I used two sample sets for my MOVIES I AM SUPPOSED TO LIKE group: the top ten AFI Top 100 Movies and the 2011 Best Picture Nominees. Let's start with the AFI picks.

1: Citizen Kane (1941)
2: The Godfather (1972) (surprisingly not on BTML but the internet tells me it does not pass)
3: Casablanca (1942)
4: Raging Bull (1980)
5: Singin' in the Rain (1952)
6: Gone with the Wind (1939)
7: Lawrence of Arabia (1962)
8: Schindler's List(1993)
9: Vertigo (1958)
10: The Wizard of Oz (1939)

Wow! That's...not very many smiley faces. According to this list, women in the top ten films of all time are limited to the following topics of discussion: how to fashion a dress from curtains, whether one is a good witch or a bad witch, and what might happen when they get to Auschwitz.


captioned for those who cannot read lips very well, such as my husband: 'are you KIDDING me?'


Real talk? The only movies I've seen on this list are the ones with smiley faces next to them. ...and The Godfather.

Well, surely the 2011 Best Picture nominees will be an unblemished field of smiley faces. Right?

Black Swan
The Fighter
Inception
The Kids Are All Right
The King’s Speech
127 Hours
The Social Network
Toy Story 3
True Grit
Winter's Bone

...oh.

Looking at this list only reaffirms my vehement belief that Winter's Bone should have won Best Picture this year. If you haven't seen it, see it immediately. It is breathtaking. The actual Best Picture winner, The King's Speech, only contains two short interactions between women that barely register as legit conversations: a brief introduction and a mother telling her daughters a story. Maybe that's part of why I thought it was such a total snooze compared to Winter's Bone.

The Bechdel Test is an embarrassingly low bar. It's not a test for determining whether a movie is feminist-friendly--it's merely a metric for determining if a movie treats women like human beings. Of course, not every movie has to pass the Bechdel Test--there's always a place for male- and female-centric movies. I'm pretty sure Steel Magnolias wouldn't pass the reverse Bechdel Test. But if only the occasional movie didn't pass the test, the test wouldn't exist in the first place. It is downright sickening how few popular movies from the past century pass the test.

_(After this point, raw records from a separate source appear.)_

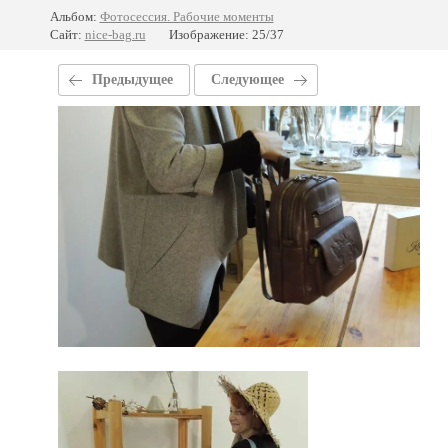
Альбом:
Фотосессия. Рабочие моменты
Сайт:
nice-bag.ru
Изображение: 25/37
Предыдущее
Следующее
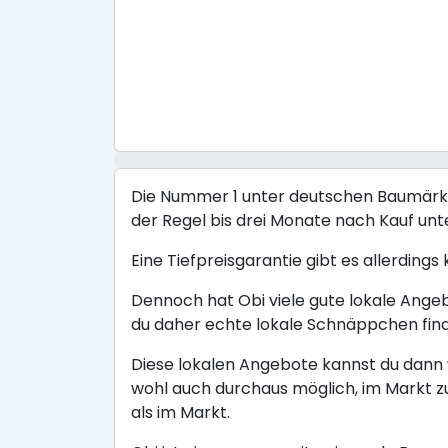
Die Nummer 1 unter deutschen Baumärkten
der Regel bis drei Monate nach Kauf un
Eine Tiefpreisgarantie gibt es allerdings
Dennoch hat Obi viele gute lokale Ange
du daher echte lokale Schnäppchen fin
Diese lokalen Angebote kannst du dann w
wohl auch durchaus möglich, im Markt z
als im Markt.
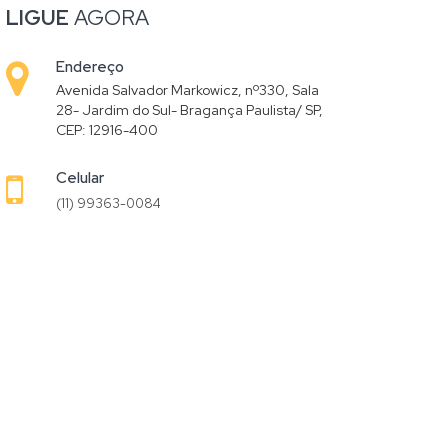
LIGUE
AGORA
Endereço
Avenida Salvador Markowicz, nº330, Sala
28- Jardim do Sul- Bragança Paulista/ SP,
CEP: 12916-400
Celular
(11) 99363-0084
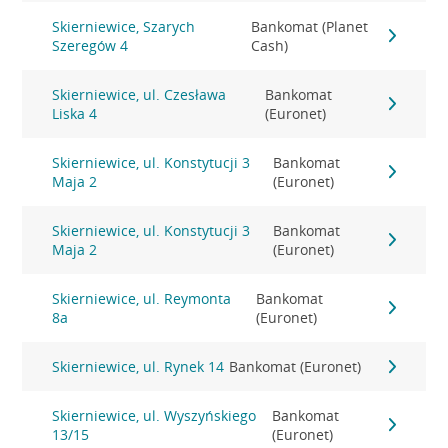
Skierniewice, Szarych
Bankomat (Planet
Szeregów 4
Cash)
Skierniewice, ul. Czesława
Bankomat
Liska 4
(Euronet)
Skierniewice, ul. Konstytucji 3
Bankomat
Maja 2
(Euronet)
Skierniewice, ul. Konstytucji 3
Bankomat
Maja 2
(Euronet)
Skierniewice, ul. Reymonta
Bankomat
8a
(Euronet)
Skierniewice, ul. Rynek 14
Bankomat (Euronet)
Skierniewice, ul. Wyszyńskiego
Bankomat
13/15
(Euronet)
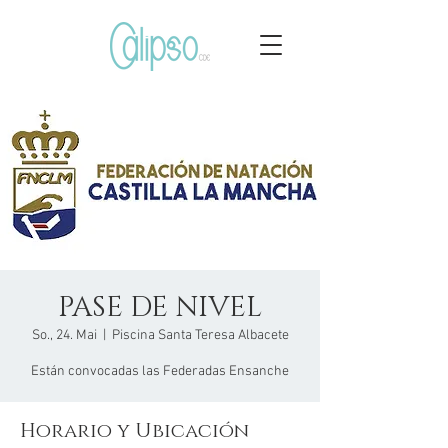
PASE DE NIVEL
So., 24. Mai
  |  
Piscina Santa Teresa Albacete
Están convocadas las Federadas Ensanche
Horario y Ubicación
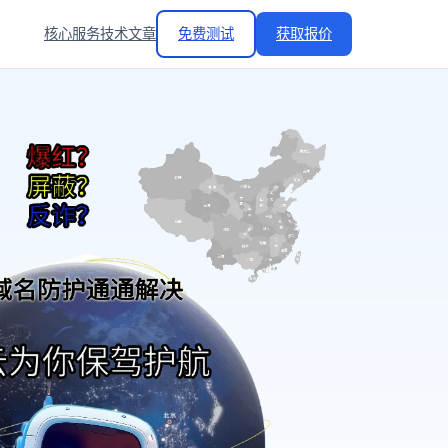
核心服务
技术文章
免费测试
获取报价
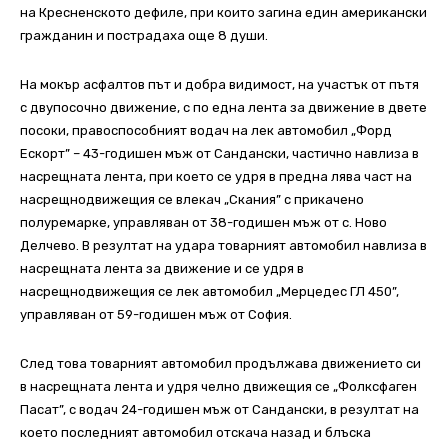
на Кресненското дефиле, при които загина един американски
гражданин и пострадаха още 8 души.
На мокър асфалтов път и добра видимост, на участък от пътя
с двупосочно движение, с по една лента за движение в двете
посоки, правоспособният водач на лек автомобил „Форд
Ескорт” – 43-годишен мъж от Сандански, частично навлиза в
насрещната лента, при което се удря в предна лява част на
насрещнодвижещия се влекач „Скания” с прикачено
полуремарке, управляван от 38-годишен мъж от с. Ново
Делчево. В резултат на удара товарният автомобил навлиза в
насрещната лента за движение и се удря в
насрещнодвижещия се лек автомобил „Мерцедес ГЛ 450”,
управляван от 59-годишен мъж от София.
След това товарният автомобил продължава движението си
в насрещната лента и удря челно движещия се „Фолксфаген
Пасат”, с водач 24-годишен мъж от Сандански, в резултат на
което последният автомобил отскача назад и блъска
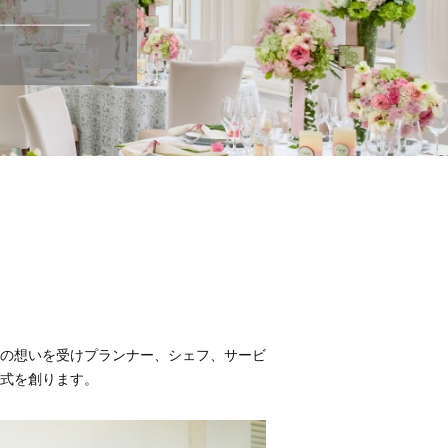
の想いを受けプランナー、シェフ、サービ
式を創ります。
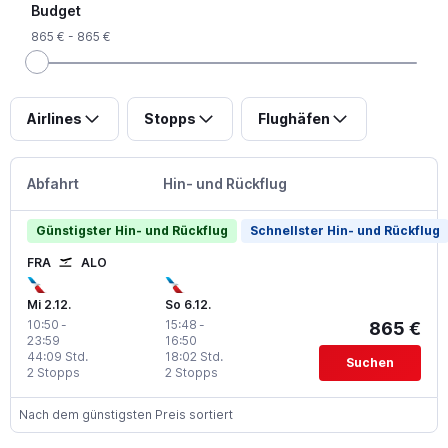
Budget
865 € - 865 €
Airlines
Stopps
Flughäfen
Abfahrt
Hin- und Rückflug
Günstigster Hin- und Rückflug
Schnellster Hin- und Rückflug
FRA
ALO
Mi 2.12.
So 6.12.
10:50
-
15:48
-
865 €
23:59
16:50
44:09 Std.
18:02 Std.
Suchen
2 Stopps
2 Stopps
Nach dem günstigsten Preis sortiert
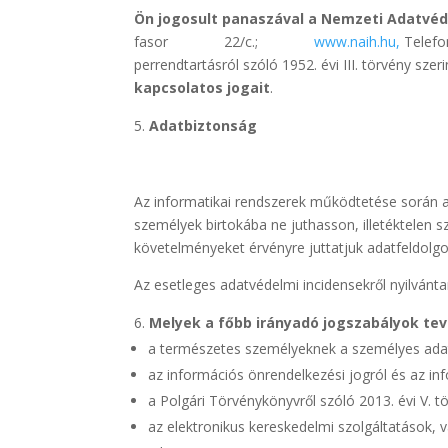
Ön jogosult panaszával a Nemzeti Adatvé
fasor 22/c.;
www.naih.hu,
Telefon
perrendtartásról szóló 1952. évi III. törvény sze
kapcsolatos jogait
.
Adatbiztonság
Az informatikai rendszerek működtetése során a 
személyek birtokába ne juthasson, illetéktelen 
követelményeket érvényre juttatjuk adatfeldolgo
Az esetleges adatvédelmi incidensekről nyilvánt
Melyek a főbb irányadó jogszabályok t
a természetes személyeknek a személyes adat
az információs önrendelkezési jogról és az inf
a Polgári Törvénykönyvről szóló 2013. évi V. tö
az elektronikus kereskedelmi szolgáltatások, 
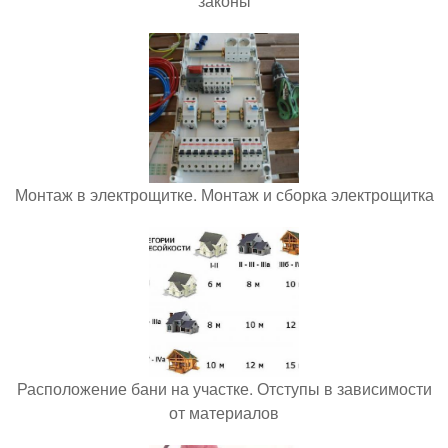
законы
Монтаж в электрощитке. Монтаж и сборка электрощитка
Расположение бани на участке. Отступы в зависимости
от материалов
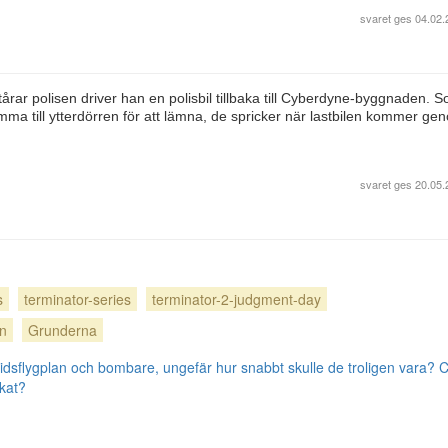
svaret ges
04.02.
årar polisen driver han en polisbil tillbaka till Cyberdyne-byggnaden. 
mma till ytterdörren för att lämna, de spricker när lastbilen kommer ge
svaret ges
20.05.
s
terminator-series
terminator-2-judgment-day
en
Grunderna
ridsflygplan och bombare, ungefär hur snabbt skulle de troligen vara?
C
ikat?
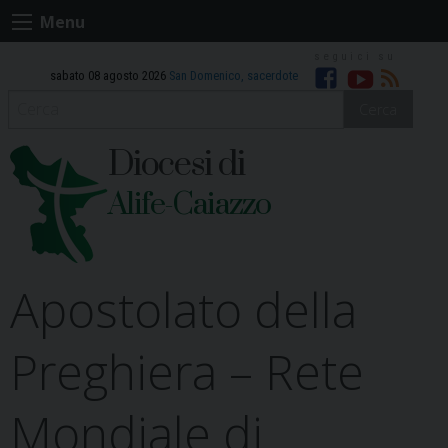
Skip
Menu
to
content
sabato 08 agosto 2026
San Domenico, sacerdote
Facebook
Youtube
RSS
Cerca
Diocesi di
Alife-Caiazzo
Apostolato della
Preghiera – Rete
Mondiale di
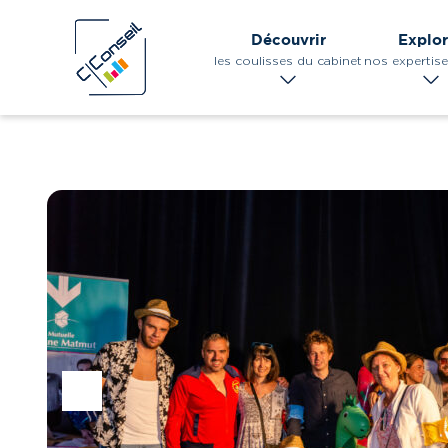
Experts-
Découvrir
Explor
comptables
les coulisses du cabinet
nos expertise
Commissaires
aux comptes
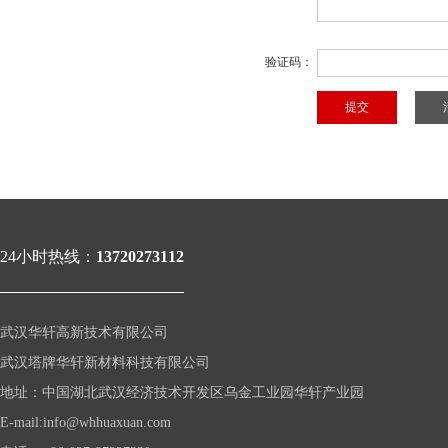
验证码：
24小时热线：
13720273112
武汉华轩高新技术有限公司
武汉塔牌华轩新材料科技有限公司
地址：中国湖北武汉经济技术开发区乌金工业园华轩产业园
年
E-mail:info@whhuaxuan.com
货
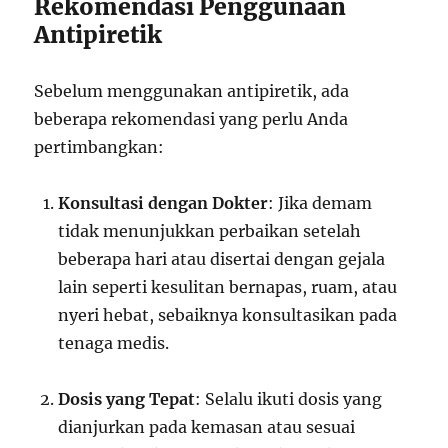
Rekomendasi Penggunaan
Antipiretik
Sebelum menggunakan antipiretik, ada
beberapa rekomendasi yang perlu Anda
pertimbangkan:
Konsultasi dengan Dokter
: Jika demam
tidak menunjukkan perbaikan setelah
beberapa hari atau disertai dengan gejala
lain seperti kesulitan bernapas, ruam, atau
nyeri hebat, sebaiknya konsultasikan pada
tenaga medis.
Dosis yang Tepat
: Selalu ikuti dosis yang
dianjurkan pada kemasan atau sesuai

What's so scary to me is not that many popular movies marginalize women. I didn't roll off the cabbage truck (or...whatever) yesterday. What's truly disturbing to me--what fills me with Smashing Pumpkins levels of rat-in-a-cage fury--is that the movies we hold up as the finest examples of the medium are guilty of the same sins as 1980s beer commercials. Strip away the grandiose cinematography and the heartfelt performances and you've got the same old bull we've been seeing since the beginning of time--women existing only in relation to men.

I'm ragin' like Achilles.


I know, Brit. I know.



As for MOVIES I ACTUALLY LIKE, here's a hastily assembled list of my perennial favorite movies to watch, in no particular order:

Annie Hall (1977)
Clueless (1995)
Little Women (1994)
Mean Girls (2004)
St. Elmo's Fire (1985) (not on BTML but believe me, definitely passes)
Steel Magnolias (1989)
Sound of Music (1965)

See?? It's not that hard!


awww you guys


So I'm curious. How do your favorite movies of all time stack up to the Bechdel Test? Look them up here and report back. Have any of my female readers out there experienced a similar SHOULD LIKE/ACTUALLY LIKE dichotomy? Holler back and let's talk about ladies who have better things to talk about than men. And in doing so, we'll be passing the test ourselves.

Bonus discussion question: Creative types out there, I need some advice! How do other people with creative jobs keep their creative juices flowing in their off-hours for their own projects? I've missed blogging but I'm finding it so hard to find the motivation to write blog posts after long, draining days of editing. Tips??